K.S., how awful for you. Hard enough to lose your mother but the bureaucratic mess that is the legal system adds insult to injury. I’m sorry for your loss and the aftermath, also.
I’m reading the comments and seething at the lack of morals people have when dealing with the elderly. My heart goes out to everyone who’s been affected by elder fraud.
Given my parents are now in their 70s, this will be something my siblings and I will have to look at with them… maybe next time I go back to the States for a holiday.
Infuriating and heartbreaking. In Nancy’s comment, she made the wise suggestion to a frank discussion with loved ones. Best case scenario: try to have that discussion *before* a crisis. Much better than dealing with critical issues during the stress of an emergency.

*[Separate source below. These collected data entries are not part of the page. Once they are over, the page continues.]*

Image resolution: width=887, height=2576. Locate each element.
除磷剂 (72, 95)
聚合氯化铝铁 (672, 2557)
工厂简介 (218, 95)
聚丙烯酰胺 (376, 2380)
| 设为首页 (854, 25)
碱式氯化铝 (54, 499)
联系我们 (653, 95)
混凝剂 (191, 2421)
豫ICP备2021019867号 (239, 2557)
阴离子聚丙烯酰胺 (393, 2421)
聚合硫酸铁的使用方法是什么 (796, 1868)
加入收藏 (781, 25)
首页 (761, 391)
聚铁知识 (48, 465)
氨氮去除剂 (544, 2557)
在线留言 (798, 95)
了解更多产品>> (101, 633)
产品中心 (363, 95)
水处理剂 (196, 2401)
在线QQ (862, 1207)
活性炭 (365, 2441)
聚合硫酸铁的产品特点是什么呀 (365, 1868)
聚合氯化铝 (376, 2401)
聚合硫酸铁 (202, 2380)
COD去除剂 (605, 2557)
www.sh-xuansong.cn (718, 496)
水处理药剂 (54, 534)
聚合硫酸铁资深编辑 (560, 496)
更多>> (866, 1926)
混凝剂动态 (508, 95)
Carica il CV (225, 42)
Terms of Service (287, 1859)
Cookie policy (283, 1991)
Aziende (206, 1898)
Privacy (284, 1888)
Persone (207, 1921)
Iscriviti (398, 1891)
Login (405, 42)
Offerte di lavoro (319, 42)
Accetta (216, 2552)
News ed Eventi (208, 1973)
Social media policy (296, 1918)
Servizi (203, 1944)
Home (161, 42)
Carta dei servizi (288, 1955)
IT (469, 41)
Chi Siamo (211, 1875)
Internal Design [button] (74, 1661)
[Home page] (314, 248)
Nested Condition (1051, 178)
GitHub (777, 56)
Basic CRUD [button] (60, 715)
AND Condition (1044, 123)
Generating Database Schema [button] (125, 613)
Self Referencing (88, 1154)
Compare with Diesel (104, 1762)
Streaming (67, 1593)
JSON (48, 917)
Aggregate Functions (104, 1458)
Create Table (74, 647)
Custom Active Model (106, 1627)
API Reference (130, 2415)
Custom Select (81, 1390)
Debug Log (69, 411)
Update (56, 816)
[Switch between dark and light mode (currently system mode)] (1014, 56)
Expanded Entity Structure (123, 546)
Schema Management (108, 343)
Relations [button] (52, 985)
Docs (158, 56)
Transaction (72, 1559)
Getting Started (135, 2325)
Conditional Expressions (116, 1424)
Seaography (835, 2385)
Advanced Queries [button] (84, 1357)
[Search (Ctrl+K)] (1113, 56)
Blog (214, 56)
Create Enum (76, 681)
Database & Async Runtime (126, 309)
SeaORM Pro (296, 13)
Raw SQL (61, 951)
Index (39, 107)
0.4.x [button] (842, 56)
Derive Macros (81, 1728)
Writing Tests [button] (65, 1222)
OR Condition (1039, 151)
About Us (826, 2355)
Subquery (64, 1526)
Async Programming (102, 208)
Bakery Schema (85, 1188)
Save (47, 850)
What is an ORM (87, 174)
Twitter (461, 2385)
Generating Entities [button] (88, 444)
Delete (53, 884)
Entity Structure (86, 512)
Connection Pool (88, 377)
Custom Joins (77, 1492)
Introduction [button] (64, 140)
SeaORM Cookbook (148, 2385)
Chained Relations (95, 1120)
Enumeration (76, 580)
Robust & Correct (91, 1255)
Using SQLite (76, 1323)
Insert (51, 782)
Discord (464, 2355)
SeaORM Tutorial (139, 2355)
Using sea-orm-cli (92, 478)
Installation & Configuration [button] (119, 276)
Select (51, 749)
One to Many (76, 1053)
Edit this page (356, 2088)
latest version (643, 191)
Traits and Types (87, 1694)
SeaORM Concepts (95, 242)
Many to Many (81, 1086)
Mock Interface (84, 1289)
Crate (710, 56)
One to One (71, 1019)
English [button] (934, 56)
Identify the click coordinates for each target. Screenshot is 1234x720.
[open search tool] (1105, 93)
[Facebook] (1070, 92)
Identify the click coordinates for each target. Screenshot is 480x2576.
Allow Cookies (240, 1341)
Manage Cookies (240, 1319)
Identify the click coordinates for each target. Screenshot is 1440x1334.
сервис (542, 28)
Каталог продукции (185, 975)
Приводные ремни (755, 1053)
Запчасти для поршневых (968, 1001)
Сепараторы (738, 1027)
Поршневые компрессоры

Meant: to *have* a frank discussion
Debbie, how awful for you and your sister. Legalities have made a bad situation worse. This did make me wonder – how much worse will this be as the next generation ages, who are (generally), more computer savvy? Most of the middle and younger generation do their banking online and are used to paying for things online, have email accounts, etc.
Thank you, Linda. We went through some trying times but, compared to many people, our family was relatively lucky.
You raise good questions to contemplate for the future b/c online financial transactions are not as secure as they should be.
Congratulations to the winner of the drawing for the paperback of STALKING MIDAS!
K.S. Ferguson!
I’ll be in touch to get your mailing address.
Thanks to everyone who commented. Obviously elder fraud has touched many, if not most, people. Thank you for sharing your experiences. By becoming more knowledgeable about the tricks of predators, we’ll be better able to spot them before they take advantage of our loved ones.